3. The appearance of the small intestinal segments is consistent with an early or partial small intestinal mechanical obstruction, which may be secondary to incarceration of the small intestinal segment within the body wall hernia. Functional ileus is also considered.
–Granular soft tissue opaque ingesta in the stomach and several normally sized small intestinal segments likely represent recent ingestion of a meal. The pinpoint mineral opaque foreign material within the gastrointestinal tract may be due to dietary indiscretion or mineral opaque content as part of the patient’s normal diet.

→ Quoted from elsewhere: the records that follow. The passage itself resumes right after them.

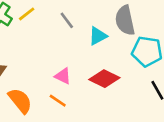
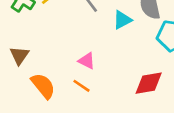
red diamond: (104, 79) -> (149, 83), moved, turned -36

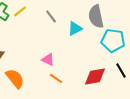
orange line: (81, 86) -> (56, 78), moved

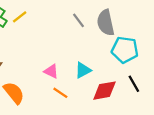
gray line: (51, 16) -> (78, 20), moved
cyan triangle: (75, 28) -> (83, 70), moved

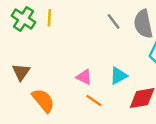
yellow line: (20, 17) -> (49, 18), turned -49

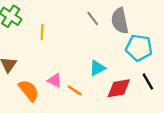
yellow line: (49, 18) -> (42, 32), moved
pink triangle: (84, 77) -> (55, 80), moved

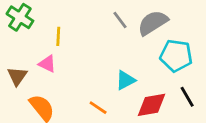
gray semicircle: (120, 21) -> (153, 23), turned 70
pink triangle: (55, 80) -> (47, 64), moved

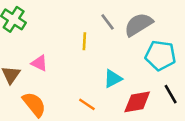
yellow line: (58, 36) -> (84, 41), moved

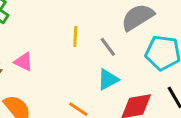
gray line: (108, 22) -> (108, 47), moved

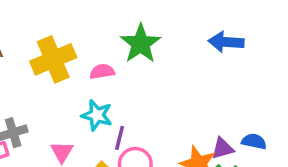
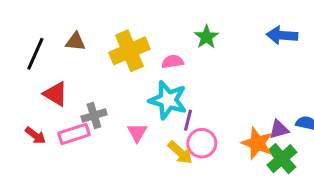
green star: (141, 44) -> (206, 37), size x0.7
cyan star: (97, 115) -> (168, 100), size x1.4

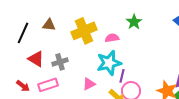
cyan star: (168, 100) -> (109, 63), turned -30
gray cross: (94, 115) -> (60, 62), moved
pink triangle: (137, 132) -> (89, 84), turned 32

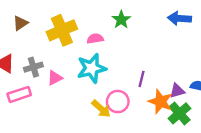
brown triangle: (49, 25) -> (20, 23), turned -40
purple line: (122, 76) -> (141, 79), moved
pink triangle: (89, 84) -> (55, 78), moved

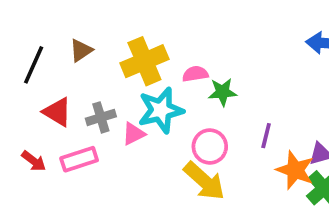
green star: (121, 20) -> (223, 92), moved, turned 30
cyan star: (92, 68) -> (161, 110), moved
pink circle: (118, 102) -> (210, 147), moved
yellow arrow: (101, 109) -> (204, 181), size x1.4

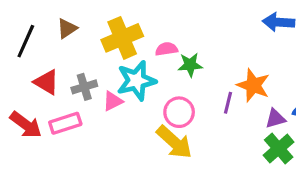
red arrow: (34, 161) -> (26, 125), size x1.5
orange star: (295, 170) -> (253, 85), moved

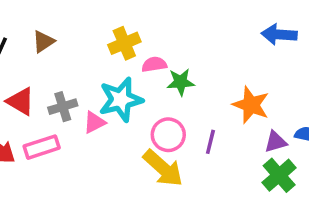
yellow cross: (122, 38) -> (124, 43), moved, size x0.7
purple line: (228, 103) -> (210, 142), moved

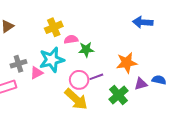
orange star: (251, 105) -> (127, 63), turned -30
purple line: (210, 142) -> (96, 77), moved, turned 56
green cross: (279, 175) -> (119, 95), moved

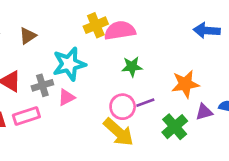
yellow cross: (54, 27) -> (96, 25), moved
pink semicircle: (71, 39) -> (120, 31), moved, size x1.6
cyan star: (52, 60) -> (69, 64), moved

4. One near full-term fetus is present within the uterus; definitive evidence of uterine rupture is not identified. The questionable step along the left caudal lateral aspect of the fetal skull may represent a positional artifact; a skull fracture cannot be entirely excluded.
5. Subcutaneous emphysema in the inguinal/perineal region and along the dorsal soft tissues of the lumbar spine is consistent with known bite wounds.
6. The thorax is within normal limits, with no evidence of pulmonary contusions, pneumothorax, pneumomediastinum, or pleural effusion.
Exploratory laparotomy is warranted for correction of the right lateral body wall hernia and for cesarean section. If further evaluation of fetal viability, the right lateral abdominal body wall hernia, and the suspected caudoventral abdominal body wall/prepubic tendon rupture is desired prior to surgical intervention, an abdominal ultrasound would be warranted.
Case Follow up:
The submitting veterinarian reported via email that the prepubic tendon was intact at the time of surgical correction of the right body wall hernia and that the final kitten was delivered alive without immediate complications.